Venezuela: Cases of malaria surge 76% and infant mortality spikes amid national crisis

Demonstrators help another protestor during clashes with members of the National Bolivarian Guard (GNB) in Caracas, Venezuela: EPA
Demonstrators help another protestor during clashes with members of the National Bolivarian Guard (GNB) in Caracas, Venezuela: EPA

In 2016, Venezuela’s number of cases of malaria grew 76 per cent, maternal mortality skyrocketed 60 per cent, and infant mortality rose 30 per cent, government figures show, as the South American country continued to see the collapse of its entire system of medical care and a broadening economic crisis.

Recession and currency controls in Venezuela have led to declines in local production and imports of foreign goods, resulting in shortages of everything from flour to vaccines and medicines. Three-quarters of the population lost an average of 19lb in body weight last year because there is so little food.

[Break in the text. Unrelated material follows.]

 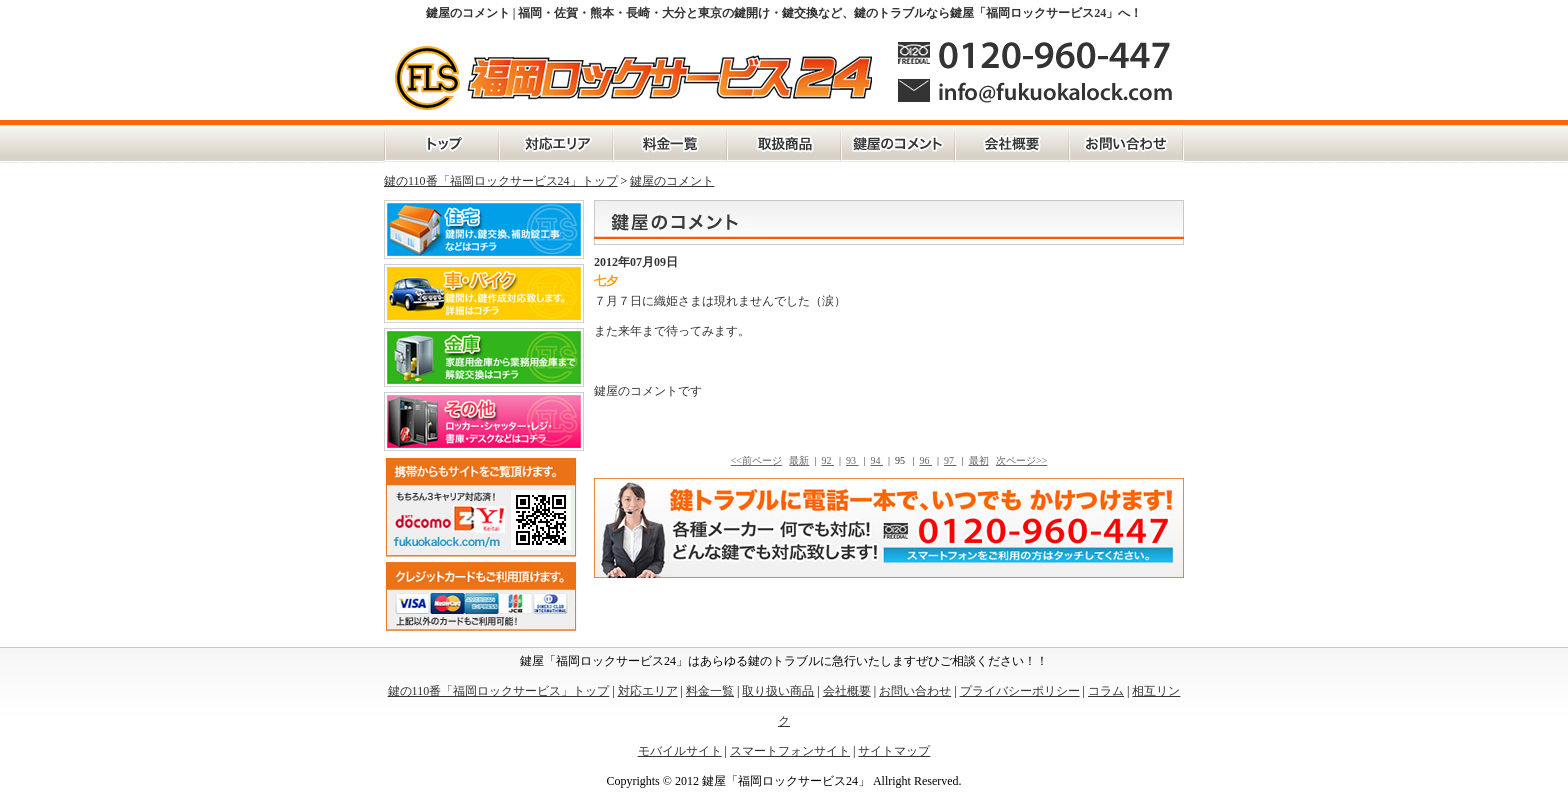 I want to click on 会社概要, so click(x=1012, y=144).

Maternal mortality, or death during pregnancy or within 42 days of the end of a pregnancy, rose 65 per cent to 756 deaths, according to the report cited by Reuters. There were also 240,613 cases of malaria last year, up 76.4 per cent compared with 2015.

The Venezuelan government’s statistics also show that infant mortality, or deaths of children aged under one, increased around 30 per cent to 11,466 cases last year.

Around the world, infant death disproportionately affects marginalised and economically vulnerable populations, according to Wendy Hellerstedt, an epidemiology professor at the University of Minnesota.

Even though infant deaths in Venezuela still remain significantly less common than in the world’s most impoverished countries like South Sudan and the Democratic Republic of the Congo, they continue to rise, while rates in those poorer countries have been falling.